Hector Santos wrote:
SM wrote:
Hi David,
At 14:29 17-10-2009, David MacQuigg wrote:
Is it permissible to abort data transfer before the end of data,
say after you have received all headers, and you know the DKIM sig
is bad?
RFC-5321 section 3.3 says:
If the verb is initially accepted and the 354 reply issued, the DATA
command should fail only if the mail transaction was incomplete (for
example, no recipients), if resources were unavailable
(including, of
course, the server unexpectedly becoming unavailable), or if the
server determines that the message should be rejected for policy or
other reasons.
That paragraph is about the DATA command. You haven't received any
headers yet. You don't know whether the DKIM signature is bad.
This is more of a SMTP question though. You can do anything you
wish for policy reasons. As long as you adhere to the RFC 5321,
you won't cause interoperability or hard to debug problems. I
suggest not aborting the data transfer to avoid such problems.
+1. Aborted Data transfers can cause retransmissions. Unfortunately,
it is better to receive the entire payload and then issue a negative
response.
Forget about DKIM. What if there is some other reason to abort, like
the payload is too large? We cannot just continue receiving data
forever.
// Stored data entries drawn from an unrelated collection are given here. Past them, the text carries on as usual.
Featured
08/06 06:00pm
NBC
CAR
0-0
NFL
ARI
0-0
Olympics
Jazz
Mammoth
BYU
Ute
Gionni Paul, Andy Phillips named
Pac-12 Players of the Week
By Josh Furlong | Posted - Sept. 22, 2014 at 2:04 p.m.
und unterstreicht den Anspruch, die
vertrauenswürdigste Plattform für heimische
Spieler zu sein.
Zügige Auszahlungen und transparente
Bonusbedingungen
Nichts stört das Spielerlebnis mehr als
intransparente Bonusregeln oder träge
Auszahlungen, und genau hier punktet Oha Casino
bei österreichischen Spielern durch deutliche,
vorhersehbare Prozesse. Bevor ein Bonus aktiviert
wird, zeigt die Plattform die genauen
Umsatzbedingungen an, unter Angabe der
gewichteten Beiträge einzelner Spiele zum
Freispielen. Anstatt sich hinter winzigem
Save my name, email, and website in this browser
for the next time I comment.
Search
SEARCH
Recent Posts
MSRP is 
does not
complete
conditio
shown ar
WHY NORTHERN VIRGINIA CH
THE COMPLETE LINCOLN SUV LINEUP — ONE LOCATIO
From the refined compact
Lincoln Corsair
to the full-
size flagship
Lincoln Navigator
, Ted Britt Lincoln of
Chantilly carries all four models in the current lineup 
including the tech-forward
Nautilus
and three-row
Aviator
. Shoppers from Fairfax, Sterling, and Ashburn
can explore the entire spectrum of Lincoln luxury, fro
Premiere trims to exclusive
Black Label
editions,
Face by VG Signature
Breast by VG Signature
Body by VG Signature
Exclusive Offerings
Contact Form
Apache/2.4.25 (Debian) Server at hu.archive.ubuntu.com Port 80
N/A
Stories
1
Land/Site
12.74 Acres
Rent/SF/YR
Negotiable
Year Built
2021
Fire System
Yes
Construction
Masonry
Is there a "permissible" way within SMTP to abort during
data, or should I just ignore these ambiguous requirements, and
either: 1) Send a TCP reset, or 2) Let the transmitter hang.
Arnt Gulbrandsen wrote (about letting the transmitter hang):
Some people do this in order to be as occupy the sender's resources.
There's a fancy name for it. You send one byte every few minutes, so
it takes three hours to send the whole SMTP response. I don't know
whether doing so really inconveniences the $#(_at_)$#@! spammers and other
evil creatures who initiate most SMTP connections.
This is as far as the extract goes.